*** Data supplied ***

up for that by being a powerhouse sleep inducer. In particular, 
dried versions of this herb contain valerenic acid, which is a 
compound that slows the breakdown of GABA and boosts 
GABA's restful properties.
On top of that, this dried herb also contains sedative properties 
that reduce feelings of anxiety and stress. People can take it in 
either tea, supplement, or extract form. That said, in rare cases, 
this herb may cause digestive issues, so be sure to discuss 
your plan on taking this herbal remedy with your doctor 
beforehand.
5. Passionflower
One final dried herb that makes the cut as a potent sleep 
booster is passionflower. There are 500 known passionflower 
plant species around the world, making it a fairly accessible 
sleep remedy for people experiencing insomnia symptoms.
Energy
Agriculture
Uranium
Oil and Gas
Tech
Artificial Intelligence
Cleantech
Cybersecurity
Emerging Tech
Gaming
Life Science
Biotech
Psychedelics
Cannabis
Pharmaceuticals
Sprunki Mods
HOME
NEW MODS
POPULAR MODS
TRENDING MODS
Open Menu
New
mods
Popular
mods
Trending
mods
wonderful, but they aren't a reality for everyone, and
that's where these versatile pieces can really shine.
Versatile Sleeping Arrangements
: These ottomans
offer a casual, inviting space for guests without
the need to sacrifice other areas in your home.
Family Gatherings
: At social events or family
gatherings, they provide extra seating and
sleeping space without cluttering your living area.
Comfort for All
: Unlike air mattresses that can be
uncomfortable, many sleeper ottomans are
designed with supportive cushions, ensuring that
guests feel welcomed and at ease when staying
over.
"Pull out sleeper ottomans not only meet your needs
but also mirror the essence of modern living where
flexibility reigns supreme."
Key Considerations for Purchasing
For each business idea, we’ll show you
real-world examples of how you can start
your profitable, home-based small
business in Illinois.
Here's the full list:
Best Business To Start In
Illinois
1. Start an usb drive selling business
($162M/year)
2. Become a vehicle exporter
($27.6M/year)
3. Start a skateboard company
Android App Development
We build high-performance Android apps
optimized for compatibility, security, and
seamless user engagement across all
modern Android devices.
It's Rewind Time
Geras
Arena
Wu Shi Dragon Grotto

*** End of Data supplied ***

About this exercise: Set down, word for word, every line from the line that holds "2. Become a vehicle exporter" to the end of the entries above, including both ends.

Exercise result:
2. Become a vehicle exporter
($27.6M/year)
3. Start a skateboard company
Android App Development
We build high-performance Android apps
optimized for compatibility, security, and
seamless user engagement across all
modern Android devices.
It's Rewind Time
Geras
Arena
Wu Shi Dragon Grotto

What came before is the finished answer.